Performance on pitch matching versus song singing tasks was highly correlated, suggesting some future potential predictive validity to the use of pitch matching tasks to evaluate developing singers’ song singing skill. This relationship between tasks has been previously reported (Demorest et al., 2018) and can be explored in future research. The nature of call and response tasks such as those used in the pitch matching test versus recall tasks such as the song task used may moderate the effect of the difficulty levels presented by specific pitch matching and song singing items (see Nichols, 2016a, for an outline of task types). How would performance have differed if an unfamiliar song were presented for evaluation in conditions, including (1) solo singing, (2) vocal doubling, and (3) piano doubling?

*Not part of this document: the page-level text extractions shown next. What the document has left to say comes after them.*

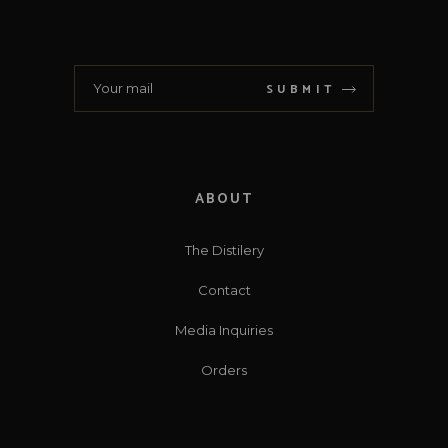
SUBMIT
ABOUT
The Distilery
Contact
Media Inquiries
Orders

Finally, it is not surprising that participants performed more accurately in the vocal doubling versus piano doubling condition: singers are shown to perform more accurately in response to vocal model stimuli and are here shown to respond more accurately to vocal doubling. A previous comparison of subjective versus objective (acoustic) scoring methods yields highly related results (Larrouy-Maestri et al., 2013) supporting the conclusions we present using acoustic measures for pitch matching and expert raters for song singing. However, additional research should be undertaken to confirm these results in children and to support the standardized testing protocols employed in the present study such as the Seattle Singing Accuracy Protocol (SSAP, Demorest et al., 2015) and Advanced Interdisciplinary Research in Singing (AIRS) Test Battery (Cohen, 2015).